**Problem**
Set down the full listing below word for word; pictures stay out of the copy.

**Study material**
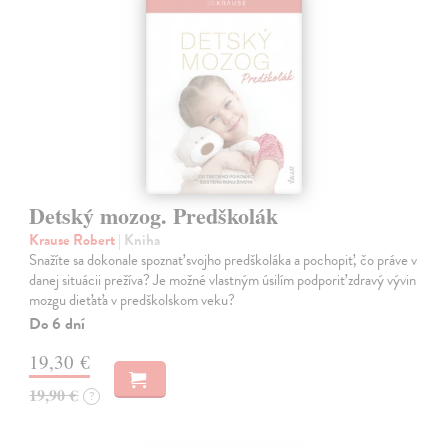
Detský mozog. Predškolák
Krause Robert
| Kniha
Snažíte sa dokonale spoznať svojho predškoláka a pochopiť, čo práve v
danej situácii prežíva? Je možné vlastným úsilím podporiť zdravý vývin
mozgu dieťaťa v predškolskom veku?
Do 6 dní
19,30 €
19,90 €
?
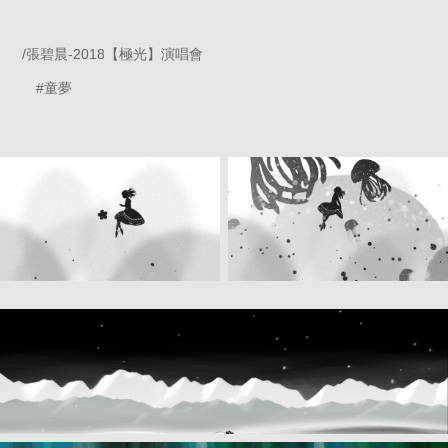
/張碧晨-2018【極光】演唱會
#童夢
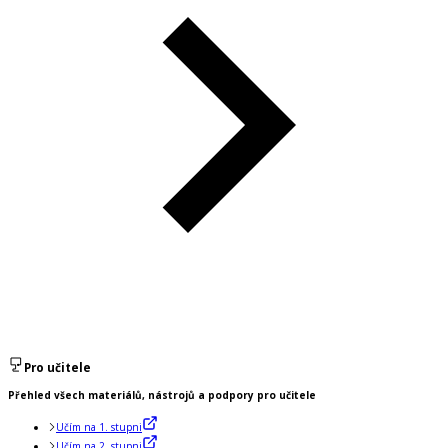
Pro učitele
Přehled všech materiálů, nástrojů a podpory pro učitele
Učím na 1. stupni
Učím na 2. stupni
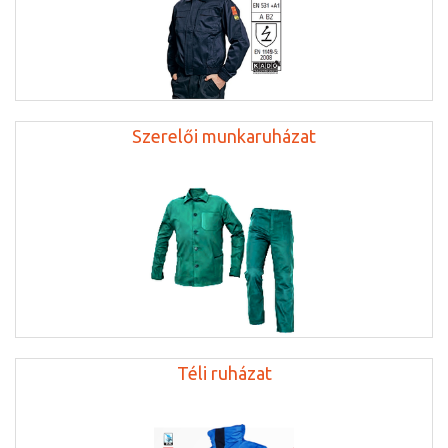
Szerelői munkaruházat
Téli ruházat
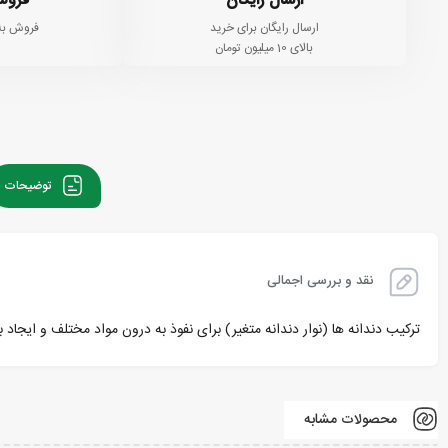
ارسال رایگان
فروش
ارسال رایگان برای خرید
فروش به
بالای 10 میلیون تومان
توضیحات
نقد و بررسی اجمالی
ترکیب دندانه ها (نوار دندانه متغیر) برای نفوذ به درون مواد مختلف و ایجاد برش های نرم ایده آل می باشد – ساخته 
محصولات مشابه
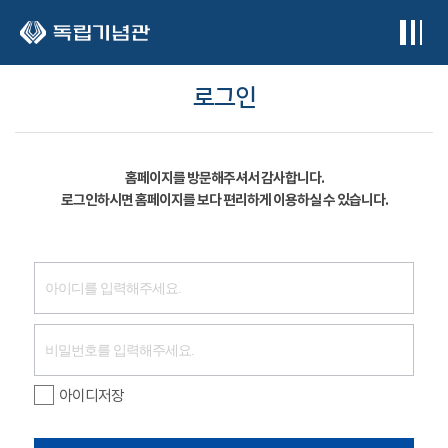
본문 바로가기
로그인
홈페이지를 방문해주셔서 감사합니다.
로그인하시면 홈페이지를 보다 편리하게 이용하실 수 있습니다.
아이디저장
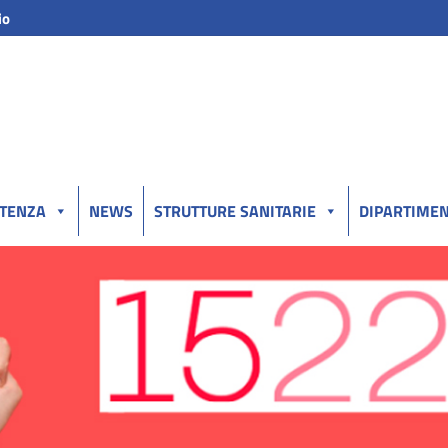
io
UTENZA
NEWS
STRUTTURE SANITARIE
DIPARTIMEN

**Exercise solution**
Detský mozog. Predškolák
Krause Robert
| Kniha
Snažíte sa dokonale spoznať svojho predškoláka a pochopiť, čo práve v
danej situácii prežíva? Je možné vlastným úsilím podporiť zdravý vývin
mozgu dieťaťa v predškolskom veku?
Do 6 dní
19,30 €
19,90 €
?
/張碧晨-2018【極光】演唱會
#童夢
Pro učitele
Přehled všech materiálů, nástrojů a podpory pro učitele
Učím na 1. stupni
Učím na 2. stupni
Szerelői munkaruházat
Téli ruházat
ارسال رایگان
فروش
ارسال رایگان برای خرید
فروش به
بالای 10 میلیون تومان
توضیحات
نقد و بررسی اجمالی
ترکیب دندانه ها (نوار دندانه متغیر) برای نفوذ به درون مواد مختلف و ایجاد برش های نرم ایده آل می باشد – ساخته 
محصولات مشابه
본문 바로가기
로그인
홈페이지를 방문해주셔서 감사합니다.
로그인하시면 홈페이지를 보다 편리하게 이용하실 수 있습니다.
아이디저장
io
UTENZA
NEWS
STRUTTURE SANITARIE
DIPARTIMEN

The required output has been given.